• **Task goal**:
In the data, find the word "Você" and copy out every line that has it.

◆ ◆ ◆ ◆

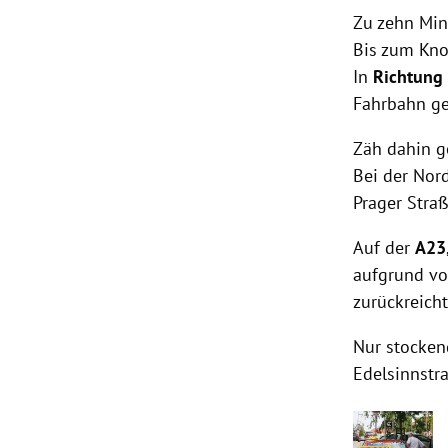
Zu zehn Min
Bis zum Kno
In
Richtung
Fahrbahn gem
Zäh dahin g
Bei der Nord
Prager Straß
Auf der
A23
aufgrund von
zurückreicht
Nur stocken
Edelsinnstr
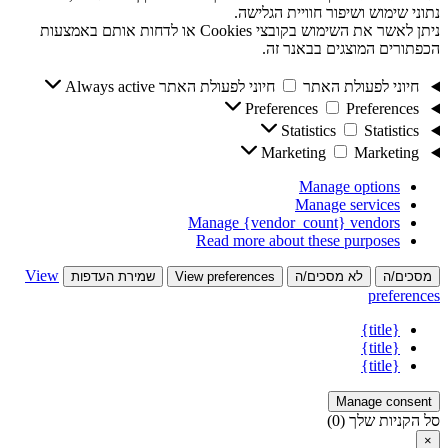
נתוני שימוש ושיפור חוויית הגלישה.
ניתן לאשר את השימוש בקובצי Cookies או לדחות אותם באמצעות
הכפתורים המוצגים בבאנר זה.
חיוני לפעולת האתר
חיוני לפעולת האתר
Always active
Preferences
Preferences
Statistics
Statistics
Marketing
Marketing
Manage options
Manage services
Manage {vendor_count} vendors
Read more about these purposes
View
מסכים/ה
לא מסכים/ה
View preferences
שמירת העדפות
preferences
{title}
{title}
{title}
Manage consent
סל הקניות שלך
(0)
×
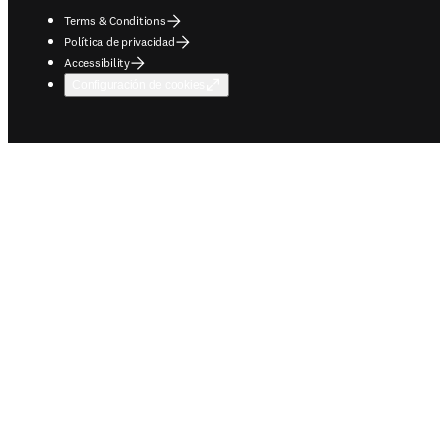
Terms & Conditions
Política de privacidad
Accessibility
Configuración de cookies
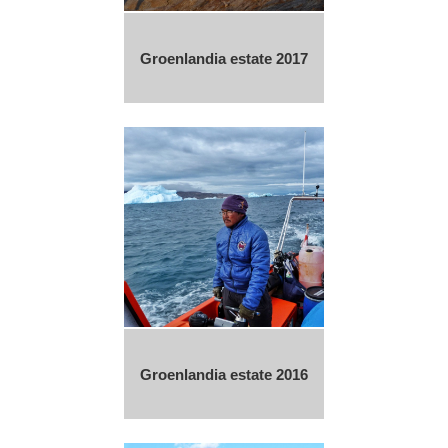
Groenlandia estate 2017
Groenlandia estate 2016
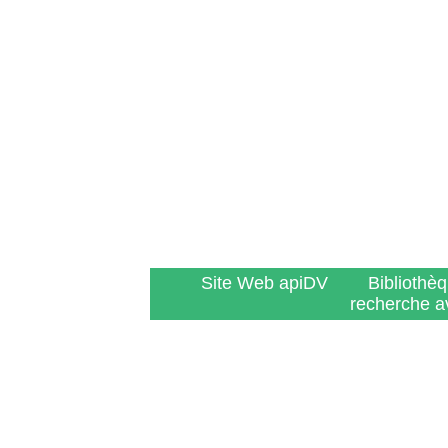
Site Web apiDV
Bibliothè
recherche a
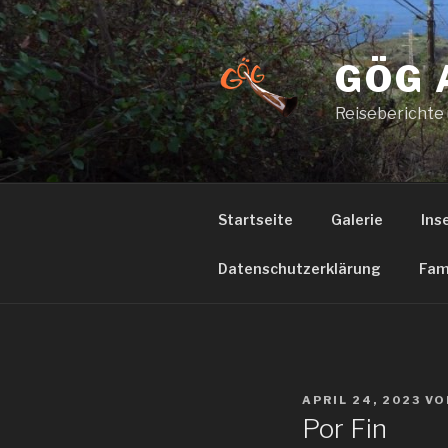
Zum
Inhalt
springen
GÖG 
Reiseberichte
Startseite
Galerie
Ins
Datenschutzerklärung
Fam
VERÖFFENTLICHT
APRIL 24, 2023
VO
AM
Por Fin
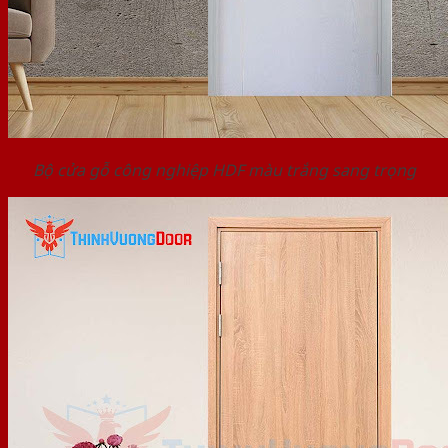
Bộ cửa gỗ công nghiệp HDF màu trắng sang trọng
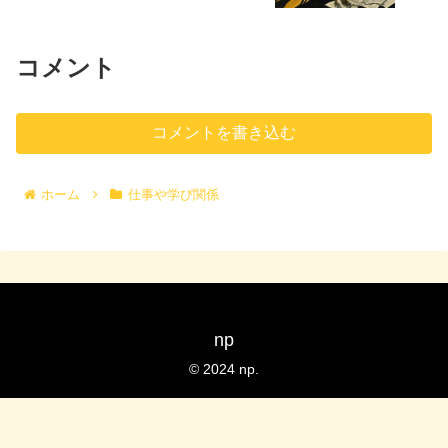
コメント
コメントを書き込む
ホーム
仕事や学び関係
np
© 2024 np.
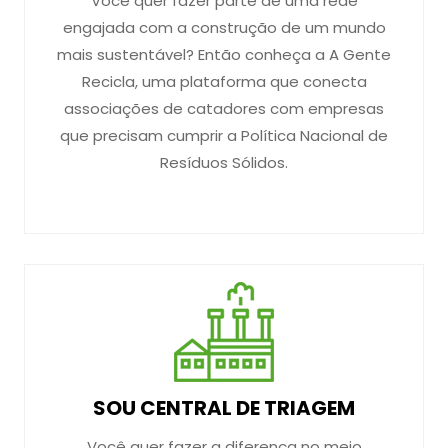
Você quer fazer parte de uma rede
engajada com a construção de um mundo
mais sustentável? Então conheça a A Gente
Recicla, uma plataforma que conecta
associações de catadores com empresas
que precisam cumprir a Política Nacional de
Resíduos Sólidos.
SOU CENTRAL DE TRIAGEM
Você quer fazer a diferença no meio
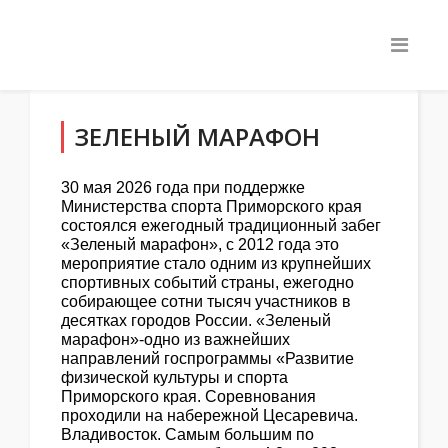
ЗЕЛЕНЫЙ МАРАФОН
30 мая 2026 года при поддержке
Министерства спорта Приморского края
состоялся ежегодный традиционный забег
«Зеленый марафон», с 2012 года это
мероприятие стало одним из крупнейших
спортивных событий страны, ежегодно
собирающее сотни тысяч участников в
десятках городов России. «Зеленый
марафон»-одно из важнейших
направлений госпрограммы «Развитие
физической культуры и спорта
Приморского края. Соревнования
проходили на набережной Цесаревича.
Владивосток. Самым большим по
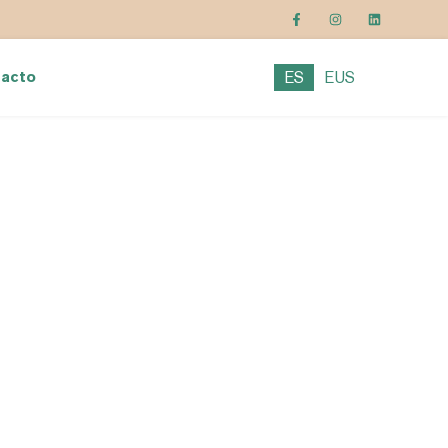
ES
EUS
acto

◆ ◆ ◆ ◆

• **Response**:
Você quer fazer parte de uma rede
Você quer fazer a diferença no meio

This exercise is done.